Kendaraan melewati gerbang tol Indralaya di tol Palembang-Indralaya (Palindra), Ogan Ilir (OI), Sumatera Selatan, Kamis (20/9). Mulai Jumat (21/9), Kementerian Pekerjaan Umum dan Perumahan Rakyat menetapkan tarif baru tol Palembang - Simpang Indralaya (Palindra) yaitu untuk golongan 1 Rp20ribu, golongan 2-3 Rp30ribu dan golongan 4-5 Rp40ribu. (ANTARA Sumsel/Nova Wahyudi/dol/18)

Palembang  (ANTARA News Sumsel) - PT Hutama Karya (Persero) mulai memberlakukan tarif baru untuk Jalan Tol Palembang-Indralaya (Palindra) per 21 September 2018 setelah selesai penilaian laik operasi oleh Badan Pengatur Jalan Tol. 

Kepala Cabang Operasional Tol Palindra Darwan Edison di Palembang, Sumatera Selatan, Kamis, mengatakan, sebelumnya pihaknya hanya memberlakuka? tarif untuk 1 seksi dari 3 seksi tol sepanjang total 22 kilometer tersebut.

"Tadinya untuk ke Palembang sampai Indralaya tidak ada tarif meski sudah fungsional jadi hanya dikenakan tarif seksi 1 Palembang--Pemulutan yang mulai dari Rp6.000," kata dia. 

Edison menerangkan tarif baru yang diberlakukan sesuai Kepmen PUPR Nomor 712/KPTS/M/2018 yakni Rp911 per kilometer untuk golongan I. Sementara untuk golongan II dan III senilai Rp1.367 per km, golongan IV dan V senilai Rp1.822 per km. 

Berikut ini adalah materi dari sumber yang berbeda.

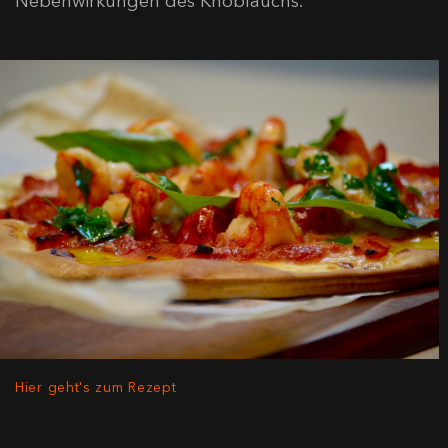
Nebenwirkungen des Knoblauchs.
Hier geht's zum Rezept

Tarif baru tersebut mengalami kenaikan dibandingkan tarif lama yang berlaku sepanjang Januari sampai dengan 20 September 2018, seperti tarif golongan I naik 16,6% dari sebelumnya Rp781 per km.

"Jadi pengguna jalan tol dengan kendaraan golongan I akan dikenakan tarif Rp20.000 untuk rute Palembang-Indralaya sebelumnya masih mengikuti tarif Palembang-Pemulutan," ujar dia. 

Sementara itu Toni Haryadi, Manager Pelaksana Pembangunan Jalan Tol Palindra menambahkan tarif baru tersebut tergolong murah jika dibandingkan dengan tarif tol di Jawa yang berkisar Rp1.500 per km?ke atas.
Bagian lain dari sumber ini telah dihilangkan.